Brief: For the entries below, report every line that includes the word "原创IT技术文章分".

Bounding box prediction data

▼

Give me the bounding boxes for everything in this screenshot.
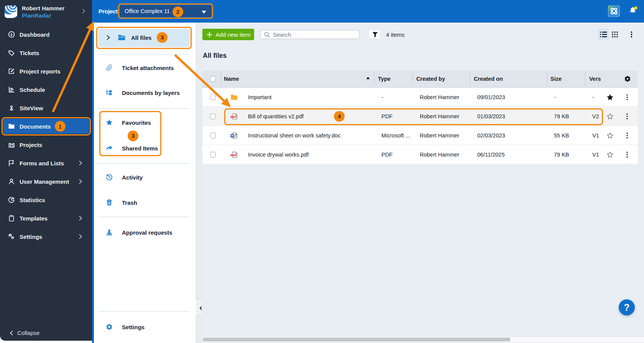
svg-text:PDF: PDF [231, 154, 234, 156]
svg-text:W: W [231, 134, 234, 137]
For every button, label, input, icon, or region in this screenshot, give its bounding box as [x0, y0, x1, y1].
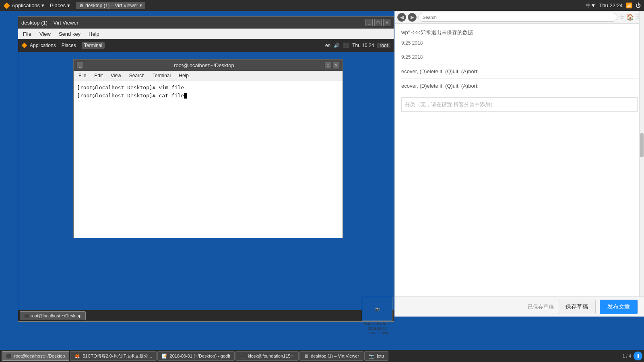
- vm-terminal-label[interactable]: Terminal: [82, 42, 105, 49]
- system-bar-left: 🔶 Applications ▾ Places ▾ 🖥 desktop (1) …: [3, 2, 145, 9]
- vm-display-icon: ⬛: [343, 43, 349, 48]
- taskbar-item-blog[interactable]: 🦊 51CTO博客2.0-原创IT技术文章分...: [70, 351, 156, 361]
- places-label: Places: [50, 2, 66, 8]
- rp-text-1: wp" <<<异常退出未保存的数据: [401, 29, 638, 37]
- terminal-menu-file[interactable]: File: [75, 72, 89, 79]
- vm-taskbar-terminal[interactable]: ⬛ root@localhost:~/Desktop: [20, 311, 86, 320]
- screenshot-label: Screenshot from2018-08-0206:47:05.png: [361, 322, 394, 336]
- rp-footer: 已保存草稿 保存草稿 发布文章: [395, 296, 644, 317]
- virt-menubar: File View Send key Help: [18, 29, 394, 39]
- rp-timestamp-2: 9:25 2018: [401, 54, 638, 60]
- vm-user: root: [377, 43, 390, 48]
- virt-viewer-icon: 🖥: [79, 3, 84, 8]
- vm-taskbar-terminal-icon: ⬛: [24, 314, 29, 318]
- clock: Thu 22:24: [599, 2, 623, 8]
- virt-maximize-btn[interactable]: □: [374, 19, 382, 26]
- terminal-close-btn[interactable]: ✕: [333, 62, 339, 68]
- virt-menu-sendkey[interactable]: Send key: [56, 30, 84, 38]
- terminal-minimize-btn[interactable]: _: [77, 62, 83, 68]
- terminal-titlebar: _ root@localhost:~/Desktop □ ✕: [74, 60, 343, 71]
- back-btn[interactable]: ◀: [397, 13, 406, 22]
- screenshot-thumbnail-area: 📷 Screenshot from2018-08-0206:47:05.png: [361, 297, 394, 336]
- vm-lang: en: [325, 43, 330, 48]
- taskbar-page-indicator: 1 / 4: [623, 354, 631, 358]
- thumb-img: 📷: [375, 307, 380, 311]
- applications-menu[interactable]: 🔶 Applications ▾: [3, 2, 44, 9]
- terminal-line-2: [root@localhost Desktop]# cat file: [77, 92, 339, 100]
- taskbar-jetu-label: jetu: [377, 354, 384, 358]
- rp-scrollbar-thumb[interactable]: [640, 133, 644, 157]
- vm-topbar-right: en 🔊 ⬛ Thu 10:24 root: [325, 43, 390, 48]
- taskbar-gedit-label: 2018-08-01 (~/Desktop) - gedit: [170, 354, 230, 358]
- terminal-menu-help[interactable]: Help: [175, 72, 192, 79]
- terminal-menu-search[interactable]: Search: [126, 72, 148, 79]
- vm-apps-label[interactable]: Applications: [30, 43, 56, 48]
- draft-saved-status: 已保存草稿: [528, 303, 554, 311]
- vm-places-label[interactable]: Places: [62, 43, 76, 48]
- terminal-controls-right: □ ✕: [325, 62, 339, 68]
- rp-scrollbar[interactable]: [639, 11, 644, 317]
- terminal-title: root@localhost:~/Desktop: [83, 62, 325, 68]
- taskbar-item-kiosk[interactable]: ⬛ kiosk@foundation115:~: [235, 351, 299, 361]
- terminal-controls-left: _: [77, 62, 83, 68]
- system-bar: 🔶 Applications ▾ Places ▾ 🖥 desktop (1) …: [0, 0, 644, 11]
- taskbar-info-btn[interactable]: ℹ: [634, 352, 642, 360]
- terminal-cursor: [184, 93, 187, 99]
- power-icon[interactable]: ⏻: [636, 2, 641, 8]
- desktop: home Trash file 1: [0, 11, 644, 362]
- taskbar-item-gedit[interactable]: 📝 2018-08-01 (~/Desktop) - gedit: [157, 351, 235, 361]
- taskbar-jetu-icon: 📷: [369, 354, 374, 359]
- taskbar-item-virt[interactable]: 🖥 desktop (1) – Virt Viewer: [299, 351, 363, 361]
- taskbar-firefox-icon: 🦊: [74, 354, 80, 359]
- taskbar-terminal-icon: ⬛: [6, 354, 12, 359]
- virt-menu-help[interactable]: Help: [85, 30, 103, 38]
- save-draft-btn[interactable]: 保存草稿: [558, 300, 596, 314]
- forward-btn[interactable]: ▶: [408, 13, 417, 22]
- rp-divider-2: [401, 64, 638, 64]
- virt-menu-file[interactable]: File: [20, 30, 35, 38]
- virt-viewer-taskbar[interactable]: 🖥 desktop (1) – Virt Viewer ▾: [76, 2, 145, 9]
- taskbar-virt-icon: 🖥: [304, 354, 308, 358]
- vm-apps-icon: 🔶: [21, 43, 27, 48]
- url-bar[interactable]: Search: [418, 13, 617, 22]
- taskbar-gedit-icon: 📝: [162, 354, 167, 359]
- taskbar-blog-label: 51CTO博客2.0-原创IT技术文章分...: [83, 353, 152, 359]
- virt-viewer-label: desktop (1) – Virt Viewer: [85, 3, 138, 8]
- taskbar-terminal-label: root@localhost:~/Desktop: [14, 354, 65, 358]
- rp-divider-4: [401, 93, 638, 93]
- screenshot-thumbnail: 📷: [362, 297, 392, 321]
- terminal-menu-terminal[interactable]: Terminal: [149, 72, 174, 79]
- rp-timestamp-1: 9:25 2018: [401, 40, 638, 46]
- terminal-window: _ root@localhost:~/Desktop □ ✕ File Edit…: [73, 59, 343, 238]
- virt-minimize-btn[interactable]: _: [365, 19, 373, 26]
- rp-content: wp" <<<异常退出未保存的数据 9:25 2018 9:25 2018 ec…: [395, 24, 644, 121]
- taskbar: ⬛ root@localhost:~/Desktop 🦊 51CTO博客2.0-…: [0, 350, 644, 362]
- vm-volume-icon[interactable]: 🔊: [334, 43, 340, 48]
- terminal-menu-edit[interactable]: Edit: [91, 72, 106, 79]
- vm-taskbar-terminal-label: root@localhost:~/Desktop: [31, 313, 81, 318]
- bookmark-star-icon[interactable]: ☆: [619, 13, 625, 21]
- rp-recover-text-2: ecover, (D)elete it, (Q)uit, (A)bort:: [401, 83, 638, 89]
- terminal-menubar: File Edit View Search Terminal Help: [74, 71, 343, 80]
- applications-arrow: ▾: [41, 2, 44, 8]
- rp-divider-3: [401, 78, 638, 79]
- terminal-line-1: [root@localhost Desktop]# vim file: [77, 84, 339, 92]
- rp-navbar: ◀ ▶ Search ☆ 🏠 ☰: [395, 11, 644, 24]
- terminal-menu-view[interactable]: View: [107, 72, 124, 79]
- terminal-body[interactable]: [root@localhost Desktop]# vim file [root…: [74, 80, 343, 238]
- taskbar-kiosk-icon: ⬛: [240, 354, 246, 359]
- vm-taskbar: ⬛ root@localhost:~/Desktop 1 / 4 ℹ: [18, 310, 394, 321]
- home-nav-icon[interactable]: 🏠: [626, 13, 634, 21]
- input-method[interactable]: 中▼: [586, 2, 596, 9]
- rp-category-input[interactable]: 分类（无，请在设置-博客分类中添加）: [401, 97, 638, 112]
- publish-btn[interactable]: 发布文章: [600, 300, 638, 314]
- terminal-maximize-btn[interactable]: □: [325, 62, 331, 68]
- places-menu[interactable]: Places ▾: [50, 2, 70, 8]
- nav-arrows: ◀ ▶: [397, 13, 417, 22]
- virt-content-area: 🔶 Applications Places Terminal en 🔊 ⬛ Th…: [18, 39, 394, 321]
- virt-titlebar: desktop (1) – Virt Viewer _ □ ✕: [18, 16, 394, 29]
- virt-menu-view[interactable]: View: [36, 30, 54, 38]
- virt-close-btn[interactable]: ✕: [383, 19, 390, 26]
- taskbar-item-jetu[interactable]: 📷 jetu: [364, 351, 388, 361]
- taskbar-item-terminal[interactable]: ⬛ root@localhost:~/Desktop: [2, 351, 69, 361]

▲

Task output:
- taskbar-item-blog[interactable]: 🦊 51CTO博客2.0-原创IT技术文章分...: [70, 351, 156, 361]
- taskbar-blog-label: 51CTO博客2.0-原创IT技术文章分...: [83, 353, 152, 359]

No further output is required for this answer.